Kauder: Diese Frage stellt sich für mich nicht. Wir haben mit der FDP unsere Wunschkoalition geschlossen. Mit den Grünen sehe ich kaum Gemeinsamkeiten auf dem zentralen Feld der Energiepolitik.

Abendblatt: Inzwischen wird der Atomausstieg doch auch von CDU-Umweltminister Röttgen betrieben ...

Kauder: Wir haben in der Koalitionsvereinbarung den Einstieg in das Zeitalter der erneuerbaren Energien festgelegt. Die Kernenergie ist eine Brückentechnologie. Im September stellt die Bundesregierung ein energiepolitisches Gesamtkonzept vor. Es wird Auskunft geben, wie lang die Brücke sein muss. Bis dahin sollten sich alle mit Angaben über Laufzeiten von Atomkraftwerken zurückhalten.

Abendblatt: Sind Schwarz-Grün in Hamburg und Jamaika im Saarland abschreckende Beispiele?

Kauder: Wir sollten alles daran setzen, die Koalition aus CDU/CSU und FDP nach der Bundestagswahl 2013 fortführen zu können. Die Liberalen sind für uns der ideale Partner. Ich kann nicht erkennen, das Schwarz-Grün für das Land sinnvoller wäre als Schwarz-Gelb.

Abendblatt: Was würde Schwarz-Grün in Nordrhein-Westfalen bedeuten?

Kauder: Eine erhebliche Einschränkung unserer Handlungsfähigkeit.

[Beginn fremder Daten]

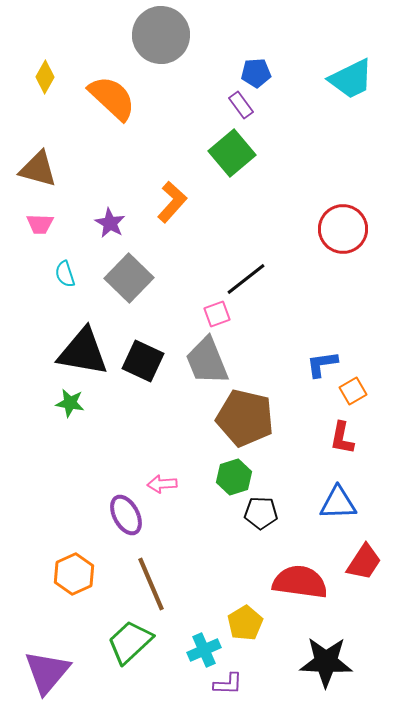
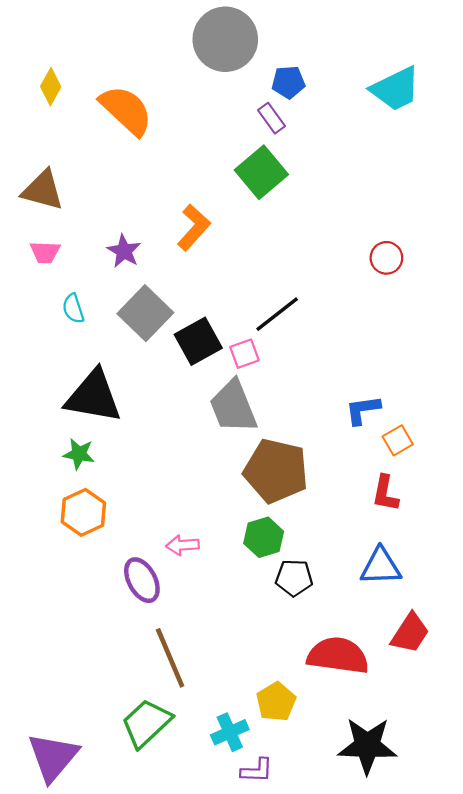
gray circle: (161, 35) -> (225, 39), moved
red circle: (343, 229) -> (386, 258), size x0.6
black square: (143, 361) -> (198, 341), moved, turned 36
orange hexagon: (74, 574) -> (83, 512), moved

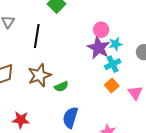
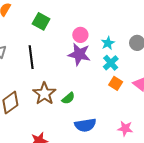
pink circle: (101, 30) -> (80, 35), moved
purple star: (99, 48) -> (79, 54), moved
blue semicircle: (70, 118) -> (85, 125), turned -100

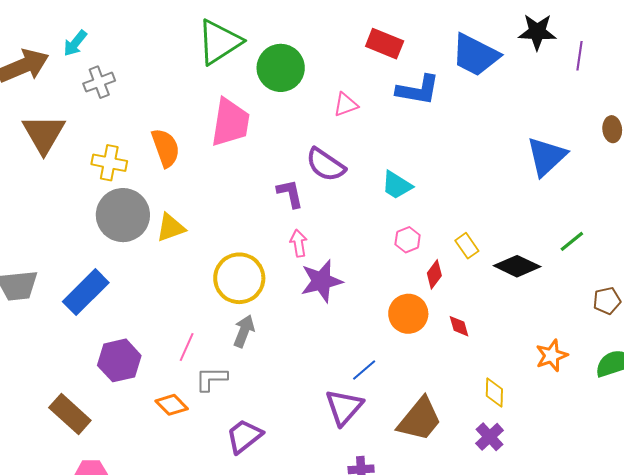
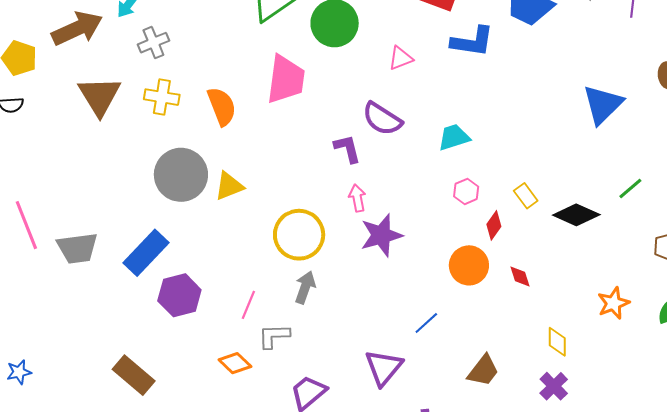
yellow cross: (109, 163) -> (162, 97), moved
cyan trapezoid: (397, 185) -> (454, 137), turned 132
purple hexagon: (119, 360) -> (179, 295), moved
purple triangle: (344, 407) -> (384, 367), moved
brown trapezoid: (420, 419) -> (483, 371), size x0.7

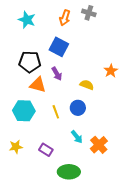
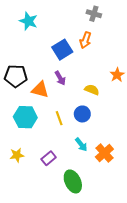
orange arrow: (65, 18) -> (85, 40), moved
blue square: (59, 47) -> (62, 50), turned 30
black pentagon: (30, 62) -> (16, 76), moved
purple rectangle: (46, 150) -> (49, 158), turned -72
green ellipse: (69, 172) -> (73, 181), turned 65

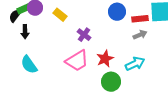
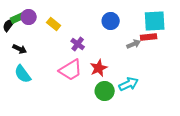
red rectangle: (140, 19) -> (149, 37), moved
black arrow: (25, 32) -> (20, 49), moved, turned -64
cyan arrow: (135, 64) -> (129, 84), moved

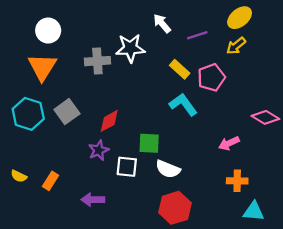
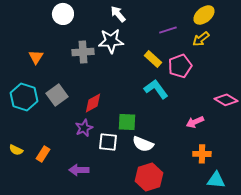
white arrow: (162, 23) -> (118, 14), moved
white circle: (48, 31) -> (63, 14), moved
orange triangle: (42, 67) -> (36, 57), size x0.6

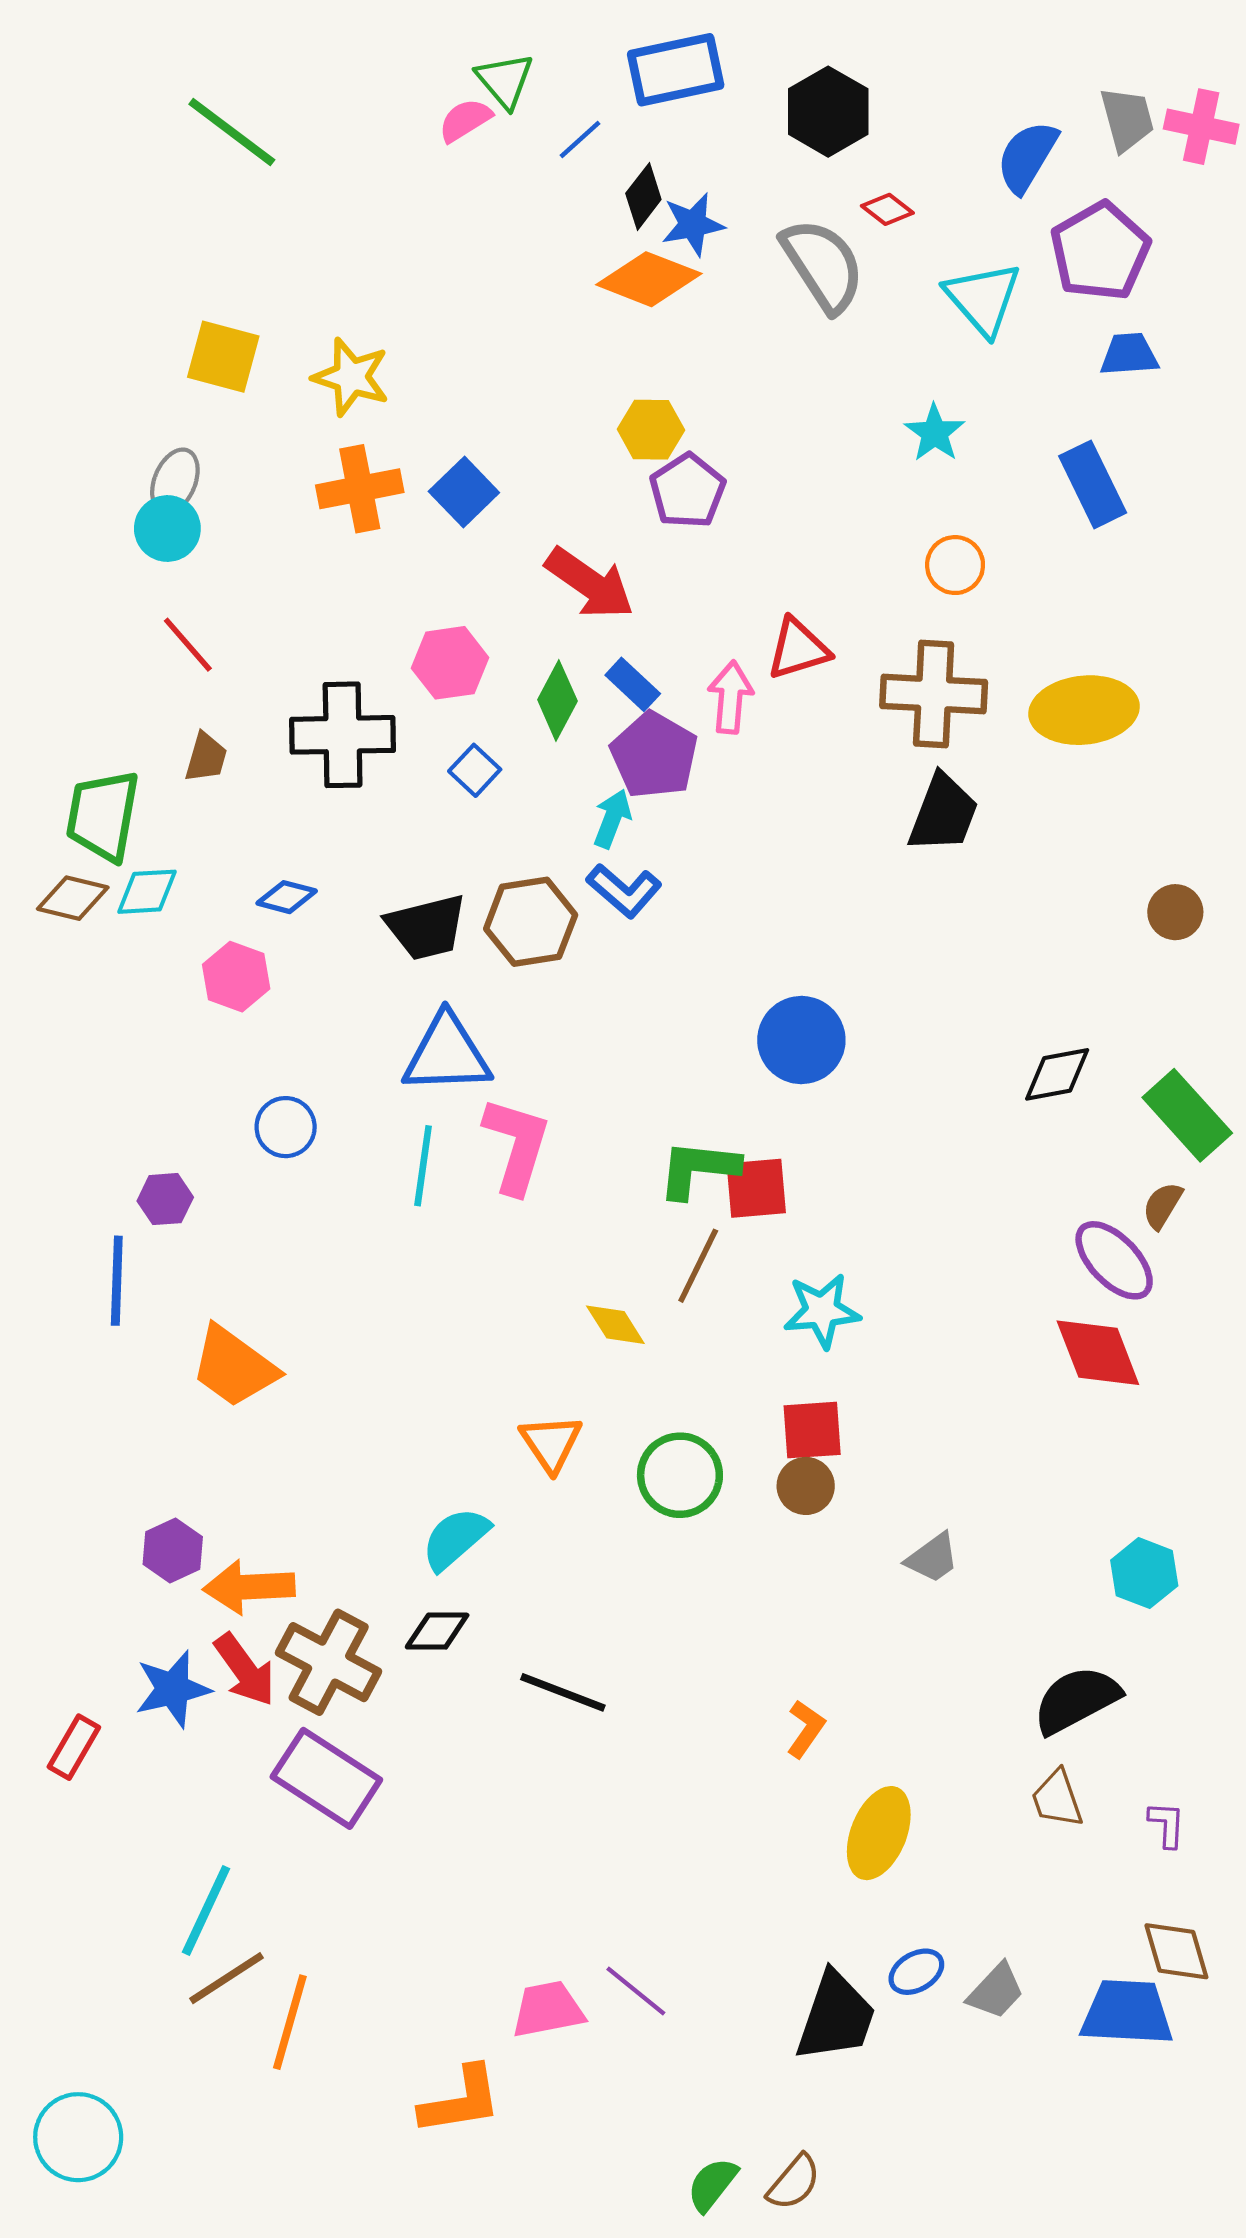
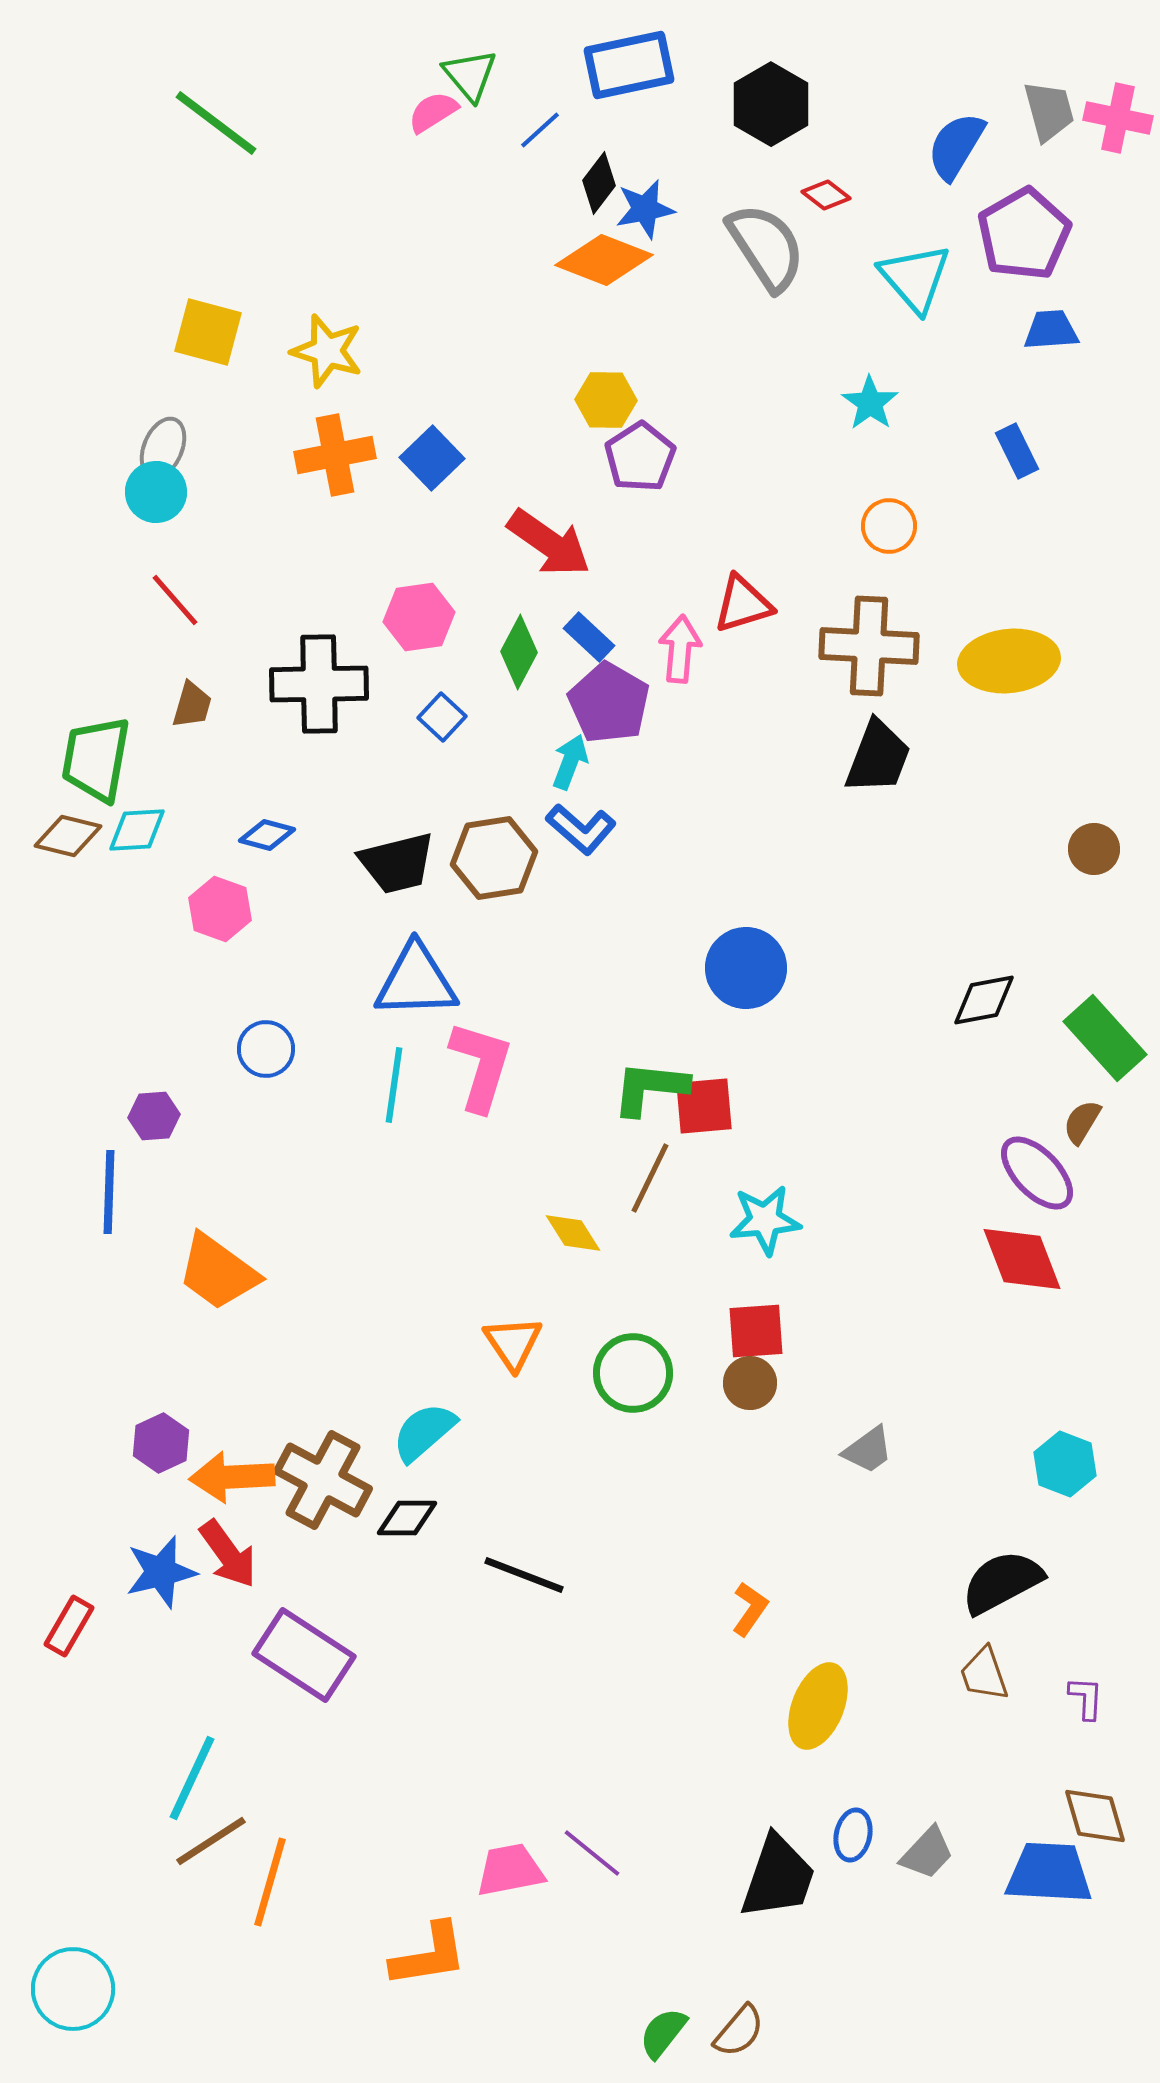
blue rectangle: (1093, 484) -> (1017, 451), size x0.7
brown cross: (329, 1662) -> (323, 1480), moved
blue ellipse: (916, 1972) -> (853, 1835), turned -48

Die schwarz-gelbe Mehrheit im Bundesrat ginge verloren.

Abendblatt: NRW-Ministerpräsident Rüttgers ist in der Sponsoren-Affäre in Bedrängnis geraten. Wie wirkt sich das auf die Wahlchancen der CDU aus?

Kauder: Schön sind die Vorgänge wahrlich nicht. Aber die Menschen werden danach urteilen, welche Koalition das Land weiterbringt. Die schwarz-gelbe Regierung von Jürgen Rüttgers hat alle Chancen, im Mai die Landtagswahl zu gewinnen.

Abendblatt: Die CDU hat Unternehmern für mehrere Tausend Euro vertrauliche Gespräche mit Rüttgers auf dem Landesparteitag angeboten. Wundern Sie sich, wenn der Eindruck entsteht, Politik sei käuflich?

Kauder: Ministerpräsident Rüttgers hat in den letzten vier Jahren nicht den Eindruck gemacht, als ob er nicht für jeden zu sprechen wäre. Richtig ist, dass die Werbebriefe des Generalsekretärs selten dämlich waren.

Abendblatt: Rüttgers behauptet, er habe von den Werbebriefen seines Landesverbands nichts gewusst. Dabei gibt es das Sponsorenmodell seit vielen Jahren. Glauben Sie ihm?

Kauder: Ich glaube Jürgen Rüttgers. Er wird diesen Sturm unbeschadet überstehen.